THE MIGHTY MAGICIAN

A monologue from the play by Pedro Calderón de la Barca


  • NOTE: This monologue is reprinted from Eight Dramas of Calderon. Trans. Edward Fitzgerald. London: Macmillan & Co., 1906.
  • CIPRIANO: Oh, mad, mad, mad ambition! to the skies
    Lifting to drop me deep as Hades down!--
    What! Cipriano--what the once so wise
    Cipriano--quit his wonted exercise
    Among the sober walks of old renown,
    To fly at love--to swell the wind with sighs
    Vainer than learning--doff the scholar's gown
    For cap and feather, and such airy guise
    In which triumphant love is wont to go,
    But wins less acceptation in her eyes--
    The only eyes in which I cared to show--
    My heart beneath the borrow'd feather bleeding--
    Than in the sable suit of long ago,
    When heart-whole for another's passion pleading.

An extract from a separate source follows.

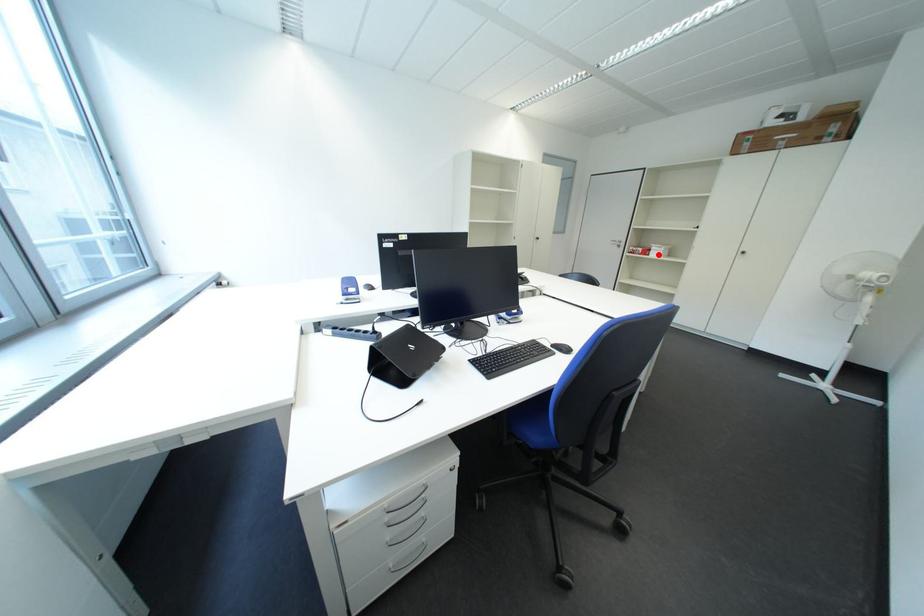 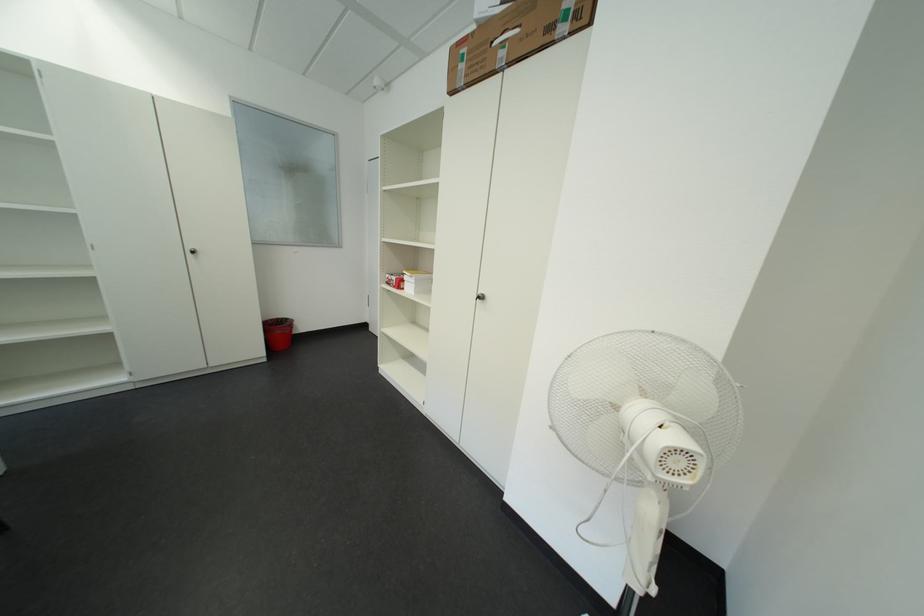 Question: I am providing you with two images of the same scene from different viewpoints. A red point is shown in image1. For the corresponding object point in image2, is it positioned nearer or farther from the camera?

    She loves not Floro--loves not Lelio,
    Whose quarrel sets the city's throat agape,
    And turns her reputation to reproof
    With altercation of some disky shape
    Haunting the twilight underneath her roof--
    Which each believes the other:--and, for me,
    The guilty one of the distracted three,
    She closest veils herself, or waves aloof
    In scorn; or in such self-abasement sweet
    As sinks me deep and deeper at her feet,
    Bids me return--return for very shame
    Back to my proper studies and good name,
    Nor waste a life on one who, let me pine
    To death, will never but in death be mine.

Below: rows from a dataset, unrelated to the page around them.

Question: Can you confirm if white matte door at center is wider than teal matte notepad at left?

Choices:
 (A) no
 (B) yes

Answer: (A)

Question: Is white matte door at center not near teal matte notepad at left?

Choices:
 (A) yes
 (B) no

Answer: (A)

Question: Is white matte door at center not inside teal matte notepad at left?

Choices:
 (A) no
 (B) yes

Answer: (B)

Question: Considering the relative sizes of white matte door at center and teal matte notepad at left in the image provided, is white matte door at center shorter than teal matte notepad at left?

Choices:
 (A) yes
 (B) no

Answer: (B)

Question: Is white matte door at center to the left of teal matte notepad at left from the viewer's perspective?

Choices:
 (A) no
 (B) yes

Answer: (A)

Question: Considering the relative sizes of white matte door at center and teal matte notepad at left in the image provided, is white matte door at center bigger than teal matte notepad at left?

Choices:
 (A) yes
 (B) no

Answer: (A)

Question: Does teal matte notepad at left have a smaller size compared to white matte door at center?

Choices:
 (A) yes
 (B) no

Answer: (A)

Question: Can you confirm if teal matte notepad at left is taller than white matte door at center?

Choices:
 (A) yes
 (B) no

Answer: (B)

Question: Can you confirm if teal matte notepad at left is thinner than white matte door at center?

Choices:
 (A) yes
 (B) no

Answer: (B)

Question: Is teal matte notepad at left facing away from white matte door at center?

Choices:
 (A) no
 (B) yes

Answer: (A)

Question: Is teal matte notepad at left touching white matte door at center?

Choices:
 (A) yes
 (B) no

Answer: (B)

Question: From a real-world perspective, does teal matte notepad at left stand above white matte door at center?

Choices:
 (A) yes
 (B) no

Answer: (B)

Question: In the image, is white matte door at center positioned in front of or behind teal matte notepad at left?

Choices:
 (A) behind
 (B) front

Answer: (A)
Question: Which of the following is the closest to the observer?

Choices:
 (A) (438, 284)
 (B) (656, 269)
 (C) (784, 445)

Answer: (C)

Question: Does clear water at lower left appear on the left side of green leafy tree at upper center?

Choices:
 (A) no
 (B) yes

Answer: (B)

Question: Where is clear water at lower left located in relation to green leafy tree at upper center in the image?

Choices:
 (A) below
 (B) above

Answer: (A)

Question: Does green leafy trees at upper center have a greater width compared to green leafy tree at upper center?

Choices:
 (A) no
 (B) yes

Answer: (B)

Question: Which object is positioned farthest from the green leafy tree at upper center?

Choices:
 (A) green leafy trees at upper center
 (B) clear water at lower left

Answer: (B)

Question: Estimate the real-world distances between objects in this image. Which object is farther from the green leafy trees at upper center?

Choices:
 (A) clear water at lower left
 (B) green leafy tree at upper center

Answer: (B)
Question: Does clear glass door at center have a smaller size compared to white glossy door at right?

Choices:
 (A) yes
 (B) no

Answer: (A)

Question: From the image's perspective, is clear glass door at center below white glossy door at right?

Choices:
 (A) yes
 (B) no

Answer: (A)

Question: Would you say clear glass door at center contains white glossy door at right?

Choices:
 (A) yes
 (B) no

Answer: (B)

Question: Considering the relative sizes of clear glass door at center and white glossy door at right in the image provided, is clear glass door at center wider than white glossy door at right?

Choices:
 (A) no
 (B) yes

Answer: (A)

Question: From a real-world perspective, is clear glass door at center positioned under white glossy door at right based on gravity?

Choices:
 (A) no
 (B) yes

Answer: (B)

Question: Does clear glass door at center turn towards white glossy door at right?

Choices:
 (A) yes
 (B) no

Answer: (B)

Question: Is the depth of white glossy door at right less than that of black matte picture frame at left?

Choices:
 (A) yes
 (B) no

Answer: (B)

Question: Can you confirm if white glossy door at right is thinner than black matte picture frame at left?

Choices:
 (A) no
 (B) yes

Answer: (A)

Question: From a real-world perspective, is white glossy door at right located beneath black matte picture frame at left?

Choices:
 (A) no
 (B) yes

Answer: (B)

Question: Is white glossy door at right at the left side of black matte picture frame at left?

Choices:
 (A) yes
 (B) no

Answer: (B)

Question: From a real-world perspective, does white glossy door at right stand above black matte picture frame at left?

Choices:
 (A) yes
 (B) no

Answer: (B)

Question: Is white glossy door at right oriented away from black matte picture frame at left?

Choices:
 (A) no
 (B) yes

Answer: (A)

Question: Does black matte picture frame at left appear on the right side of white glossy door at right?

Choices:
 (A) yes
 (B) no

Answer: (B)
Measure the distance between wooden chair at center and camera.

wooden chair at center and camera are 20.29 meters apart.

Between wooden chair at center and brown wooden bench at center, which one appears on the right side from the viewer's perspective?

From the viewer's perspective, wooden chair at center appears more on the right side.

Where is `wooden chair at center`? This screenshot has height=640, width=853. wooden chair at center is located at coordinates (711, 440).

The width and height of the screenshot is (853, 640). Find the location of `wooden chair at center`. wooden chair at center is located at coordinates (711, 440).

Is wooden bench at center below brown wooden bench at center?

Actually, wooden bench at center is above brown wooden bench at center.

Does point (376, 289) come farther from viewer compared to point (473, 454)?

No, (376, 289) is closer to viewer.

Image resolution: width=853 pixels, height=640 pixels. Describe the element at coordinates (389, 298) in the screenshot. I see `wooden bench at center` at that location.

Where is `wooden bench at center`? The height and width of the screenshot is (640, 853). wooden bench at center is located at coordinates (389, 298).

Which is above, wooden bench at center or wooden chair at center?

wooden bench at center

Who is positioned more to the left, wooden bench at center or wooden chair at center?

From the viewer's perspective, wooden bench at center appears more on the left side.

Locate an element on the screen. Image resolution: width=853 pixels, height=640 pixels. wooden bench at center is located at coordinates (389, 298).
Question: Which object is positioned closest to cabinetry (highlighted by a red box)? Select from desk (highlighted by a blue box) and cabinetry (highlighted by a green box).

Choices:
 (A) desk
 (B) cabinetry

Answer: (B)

    Oh, she says well--Oh, heart of stone and ice
    Unworthy of the single sacrifice
    Of one true heart's devotion! Oh divine
    Creature, whom all the glory and the worth
    That ever ravaged or redeem'd the earth
    Were scanty worship offer'd at your shrine!

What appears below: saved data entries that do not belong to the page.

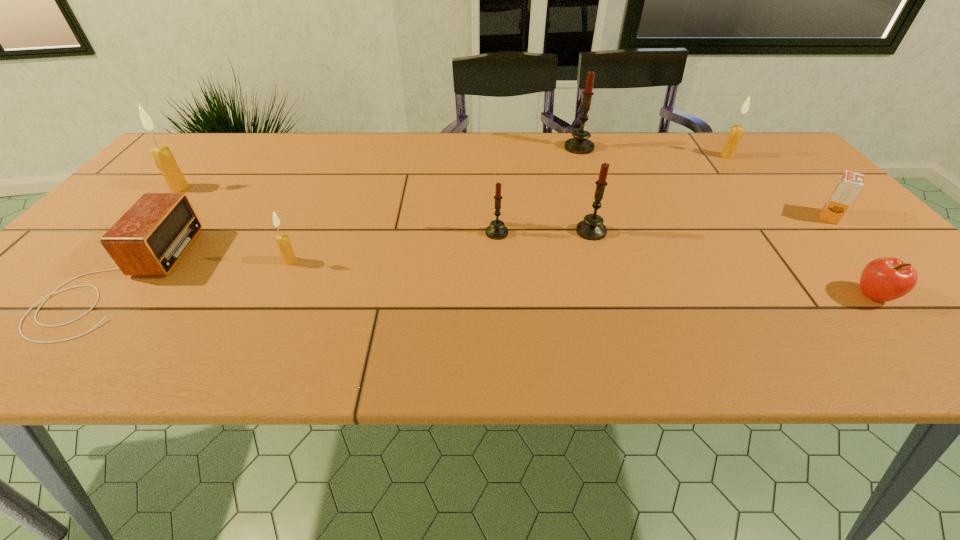 You are a GUI agent. You are given a task and a screenshot of the screen. Output one action in this format:
    pyautogui.click(x=<x>, y=<y>)
    Task: Click on the farthest red candle
    The height and width of the screenshot is (540, 960).
    Given the screenshot: What is the action you would take?
    pyautogui.click(x=580, y=144)

Locate an element on the screen. This screenshot has height=540, width=960. the fourth nearest candle is located at coordinates [163, 157].

You are a GUI agent. You are given a task and a screenshot of the screen. Output one action in this format:
    pyautogui.click(x=<x>, y=<y>)
    Task: Click on the biggest cream candle
    Image resolution: width=960 pixels, height=540 pixels.
    Given the screenshot: What is the action you would take?
    pyautogui.click(x=163, y=157)

The height and width of the screenshot is (540, 960). I want to click on the second biggest red candle, so click(591, 228).

Find the location of a particular element. the rightmost cream candle is located at coordinates (736, 132).

Where is `the farthest cream candle`? the farthest cream candle is located at coordinates (736, 132).

The image size is (960, 540). What are the coordinates of `the leftmost red candle` in the screenshot? It's located at (496, 230).

Where is `the smallest red candle`? the smallest red candle is located at coordinates (496, 230).

Identify the location of the third object from left to right. click(284, 244).

At what (x,y) coordinates should I click in order to perform the action: click on the smallest cream candle. Please return your answer as a coordinate pair (x, y). The width and height of the screenshot is (960, 540). Looking at the image, I should click on (284, 244). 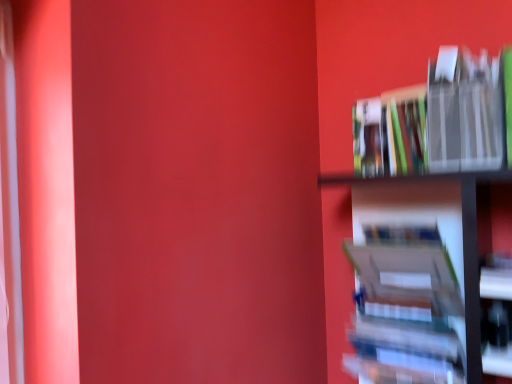 Question: Are hardcover book at right, the 3th book from the top, and hardcover book at upper right, placed as the 2th book when sorted from top to bottom, making contact?

Choices:
 (A) no
 (B) yes

Answer: (A)

Question: Can you confirm if hardcover book at right, which appears as the 1th book when ordered from the bottom, is positioned to the right of hardcover book at upper right, the 2th book when ordered from bottom to top?

Choices:
 (A) no
 (B) yes

Answer: (A)

Question: From a real-world perspective, is hardcover book at right, the 3th book from the top, located beneath hardcover book at upper right, the 2th book when ordered from bottom to top?

Choices:
 (A) yes
 (B) no

Answer: (A)

Question: Does hardcover book at right, the 3th book from the top, have a greater width compared to hardcover book at upper right, placed as the 2th book when sorted from top to bottom?

Choices:
 (A) no
 (B) yes

Answer: (B)

Question: Does hardcover book at right, which appears as the 1th book when ordered from the bottom, turn towards hardcover book at upper right, placed as the 2th book when sorted from top to bottom?

Choices:
 (A) yes
 (B) no

Answer: (B)

Question: Does hardcover book at right, which appears as the 1th book when ordered from the bottom, have a smaller size compared to hardcover book at upper right, placed as the 2th book when sorted from top to bottom?

Choices:
 (A) no
 (B) yes

Answer: (A)

Question: From the image's perspective, is metallic silver book at right, placed as the third book when sorted from bottom to top, above hardcover book at upper right, the 2th book when ordered from bottom to top?

Choices:
 (A) yes
 (B) no

Answer: (A)

Question: From the image's perspective, is metallic silver book at right, acting as the first book starting from the top, beneath hardcover book at upper right, the 2th book when ordered from bottom to top?

Choices:
 (A) yes
 (B) no

Answer: (B)

Question: Does metallic silver book at right, acting as the first book starting from the top, lie in front of hardcover book at upper right, the 2th book when ordered from bottom to top?

Choices:
 (A) yes
 (B) no

Answer: (A)

Question: From a real-world perspective, is metallic silver book at right, acting as the first book starting from the top, below hardcover book at upper right, placed as the 2th book when sorted from top to bottom?

Choices:
 (A) yes
 (B) no

Answer: (B)

Question: Can you confirm if metallic silver book at right, acting as the first book starting from the top, is positioned to the left of hardcover book at upper right, the 2th book when ordered from bottom to top?

Choices:
 (A) no
 (B) yes

Answer: (A)

Question: Does metallic silver book at right, placed as the third book when sorted from bottom to top, lie behind hardcover book at upper right, the 2th book when ordered from bottom to top?

Choices:
 (A) no
 (B) yes

Answer: (A)

Question: Considering the relative sizes of hardcover book at right, the 3th book from the top, and metallic silver book at right, acting as the first book starting from the top, in the image provided, is hardcover book at right, the 3th book from the top, bigger than metallic silver book at right, acting as the first book starting from the top,?

Choices:
 (A) no
 (B) yes

Answer: (B) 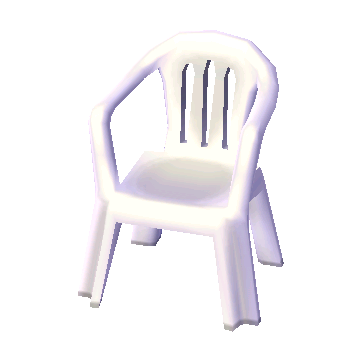 Identify the location of chair. (227, 169). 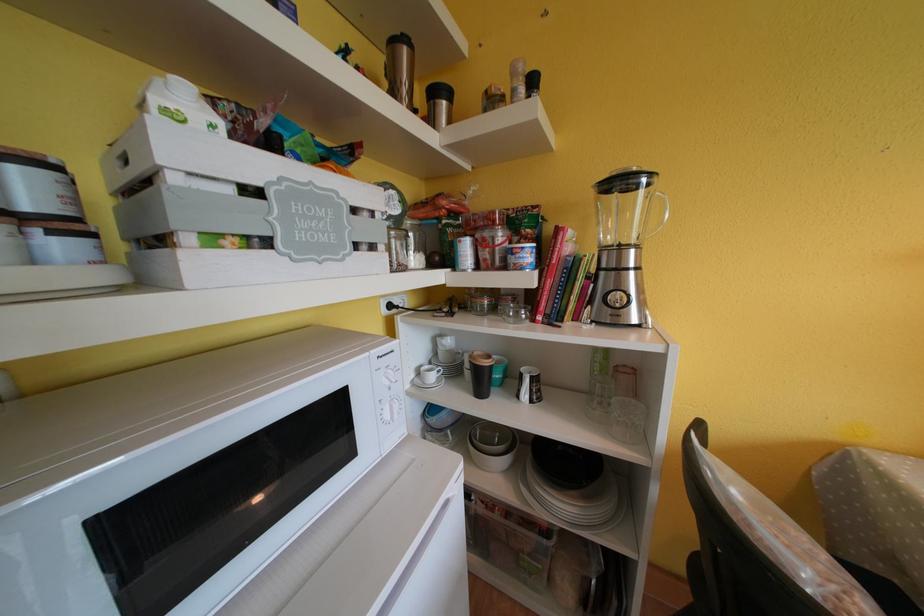 This screenshot has height=616, width=924. Describe the element at coordinates (636, 302) in the screenshot. I see `the blender control knob` at that location. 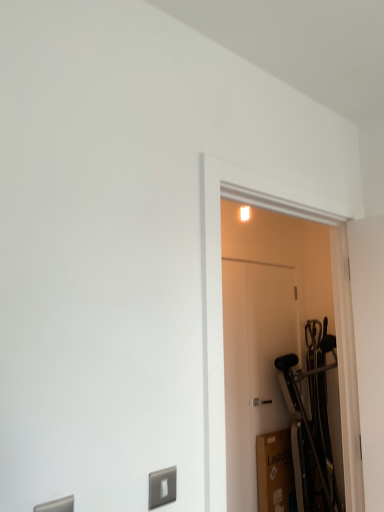 What is the approximate height of white matte door at center, acting as the first door starting from the front?

The height of white matte door at center, acting as the first door starting from the front, is 1.36 meters.

What is the approximate width of white matte door at center, acting as the second door starting from the back?

5.90 inches.

I want to click on white matte door at center, acting as the second door starting from the back, so click(x=268, y=314).

This screenshot has width=384, height=512. What do you see at coordinates (268, 314) in the screenshot? I see `white matte door at center, acting as the first door starting from the front` at bounding box center [268, 314].

What is the approximate height of white matte door at center, the 2th door viewed from the front?

It is 6.00 feet.

The image size is (384, 512). In order to click on white matte door at center, the 2th door viewed from the front in this screenshot , I will do `click(254, 366)`.

This screenshot has width=384, height=512. Describe the element at coordinates (254, 366) in the screenshot. I see `white matte door at center, the 2th door viewed from the front` at that location.

Locate an element on the screen. This screenshot has height=512, width=384. white matte door at center, acting as the second door starting from the back is located at coordinates pyautogui.click(x=268, y=314).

    Oh Cipriano, master-fool of all
    The fools that unto thee for wisdom call;
    Of supercilious Pallas first the mock,
    And now blind Cupid's scorn, and laughing-stock;
    Who in fantastic arrogance at odds
    With the Pantheon of your people's gods
    Ransack'd the heavens for one more pure and whole
    To fill the empty temple of the soul,
    Now caught by retribution in the mesh
    Of one poor piece of perishable flesh--
    What baser demon of the pit would buy
    With all your ruin'd aspirations?